Data Science Capstone - Week 2 Milestone

Project Overview

The goal of this project is to familiarize myself with the Swiftkey Company Dataset (can be downloaded here). The project itself consists of developing a predictive model text (Predictive Text Analysis). Throughout this report, I will divide it into several steps:

Tools & Libraries
Dataset
Preprocessing & Cleaning the Data
Brief Data Analysis

1. Tools & Libraries

There are basically three core packages from R that are used in this project:

tm: The tm package a.k.a the “Text Mining”. Useful for anything in text processing related.
wordcloud2: Easier and neater visualization with word cloud.
quanteda: Quantitative analysis of textual data

library(knitr)
library(ggplot2)
library(tm)
library(wordcloud2)
library(quanteda)
library(ngram)

set.seed(101)

2. Dataset

If you extract the downloaded zipped file, there are several folders and files. We are particularly interested in the English ones. Inside it, there are three text files named en_US.blogs.txt, en_US.news.txt, and en_US.twitter.txt. These are the files that we will be using in this project. Due to the complexity and memory limit, I only sample around ~1000-2000 lines for each file. Loading all lines for all three files would definitely use up your entire memory.
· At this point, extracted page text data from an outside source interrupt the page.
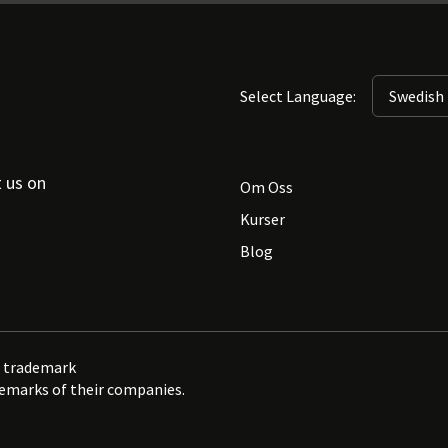
Select Language:
t us on
Om Oss
Kurser
Blog
ed trademark
demarks of their companies.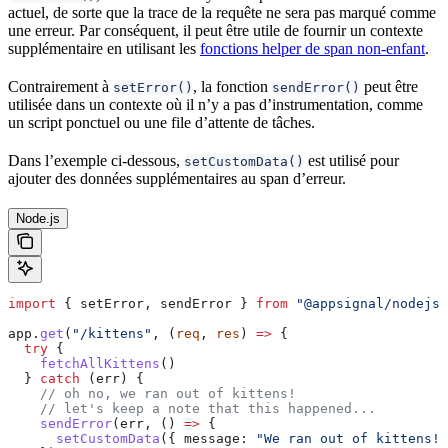
actuel, de sorte que la trace de la requête ne sera pas marqué comme
une erreur. Par conséquent, il peut être utile de fournir un contexte
supplémentaire en utilisant les
fonctions helper de span non-enfant
.
Contrairement à
, la fonction
peut être
setError()
sendError()
utilisée dans un contexte où il n’y a pas d’instrumentation, comme
un script ponctuel ou une file d’attente de tâches.
Dans l’exemple ci-dessous,
est utilisé pour
setCustomData()
ajouter des données supplémentaires au span d’erreur.
Node.js
import
 { 
setError
, 
sendError
 } 
from
 "@appsignal/nodejs"
app
.
get
(
"/kittens"
, (
req
, 
res
) 
=>
 {
  try
 {
    fetchAllKittens
()
  } 
catch
 (
err
) {
    // oh no, we ran out of kittens!
    // let's keep a note that this happened...
    sendError
(
err
, () 
=>
 {
      setCustomData
({ 
message:
 "We ran out of kittens!"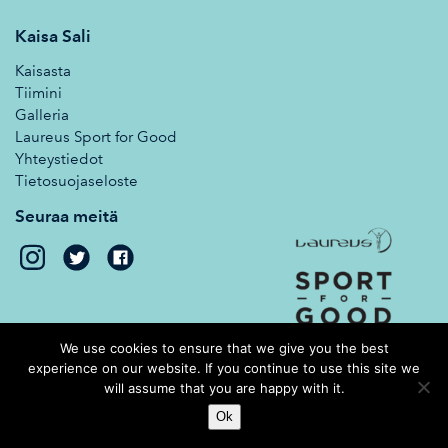
Kaisa Sali
Kaisasta
Tiimini
Galleria
Laureus Sport for Good
Yhteystiedot
Tietosuojaseloste
Seuraa meitä
Kaisa
Kaisa
Sali
Sali
on
on
Twitter
Facebook
We use cookies to ensure that we give you the best
experience on our website. If you continue to use this site we
will assume that you are happy with it.
© 2026 Kaisa Sali. Crafted by
Pixels
.
Ok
blog_path <- './final/en_US/en_US.blogs.txt'
news_path <- './final/en_US/en_US.news.txt'
twitter_path <- './final/en_US/en_US.twitter.txt'

sampling = T
if (sampling == T) {
  n_samples <- as.integer(runif(1, 1000, 2000))
  blog <- readLines(blog_path, n = n_samples, encoding='UTF-8')
  news <- readLines(news_path, n = n_samples, encoding='UTF-8')
  twitter <- readLines(twitter_path, n = n_samples, encoding='UTF-8')
} else {
  blog <- readLines(blog_path, encoding='UTF-8')
  news <- readLines(news_path, encoding='UTF-8')
  twitter <- readLines(twitter_path, encoding='UTF-8')
}

Let’s see how much memory I loaded in the previous step for each file with the sampling method:

blog_corpus <- corpus(blog)
news_corpus <- corpus(news)
twitter_corpus <- corpus(twitter)
corpus_collection <- data.frame("File" = c("Blogs", "News", "Twitter"),
                      "File Size" = sapply(list(blog, news, twitter), function(x){format(object.size(x),"MB")}),
                      "Number of lines" = sapply(list(blog_corpus, news_corpus, twitter_corpus), function(x){ndoc(x)}),
                      "Number of Words" = sapply(list(blog, news, twitter), function(x){wordcount(x)})
)
corpus_collection

##      File File.Size Number.of.lines Number.of.Words
## 1   Blogs    0.4 Mb            1372           56452
## 2    News    0.3 Mb            1372           45502
## 3 Twitter    0.2 Mb            1372           17540

Preprocessing & Cleaning The Data

Before proceeding to the data analysis part, we need to preprocess and clean the data. This step includes but not limited to:

Removing punctuations a.k.a removing non-alphanumeric characters.
Convert all words to lowercase
Removing stopwords. Stopwords are words that usually do not give significant meaning in a sentence/paragraph (e.g. “a”, “the”, “is”, etc.)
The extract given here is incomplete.